Commit be9f18

2026-03-07 23:06:58 Lorphos: initial version, WIP
/dev/null .. AI/Clustering with RDMA.md
@@ 0,0 1,122 @@
+ # Clustering with RDMA
+
+ ## Clustering with Oculink and PCIe 3.0 Infiniband cards
+
+ The more recent PCIe 4.0 cards are quite a bit more expensive than the older cards. The PCIe 3.0 x4 connection limits the cards to speeds of around 26GByte/s. Not too shabby.
+
+ Here's some hardware used for a setup with cheap used Mellanox cards:
+
+ * 2x Strix Halo with a spare M.2 slot (tested using Bosgame M5)
+ * 1x ATX PC PSU (any will do, needs just 20 Watts)
+ * 2x Mellanox ConnectX-3 CX354A PCIe 3.0 x8 infiniband cards, used, 23€ each [example link](https://www.ebay.de/itm/177760210929?_skw=cx354a&epid=7043214331&itmmeta=01KK55RMHKERWWE085D2FZ4C5G&hash=item2963558ff1:g:u1MAAeSw7MRpYSrx)

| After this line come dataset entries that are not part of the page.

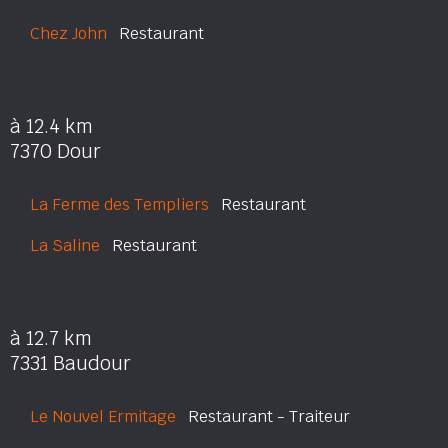
Chez John
Restaurant
à 12.4 km
7370 Dour
La Ferme des Templiers
Restaurant
La Saline
Restaurant
à 12.7 km
7331 Baudour
Le Nouvel Ermitage
Restaurant - Traiteur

+ * 1x DAC cable Mellanox 56G QSFP+ FDR InfiniBand DAC Copper Twinax Passiv 0.5m MC2207130-00A, used, 18€ [example link](https://www.ebay.de/itm/126922287689)
+ * 1x ATX PSU 24pin splitter cable [example link](https://a.aliexpress.com/_Ezm7My8) ($6 with coins)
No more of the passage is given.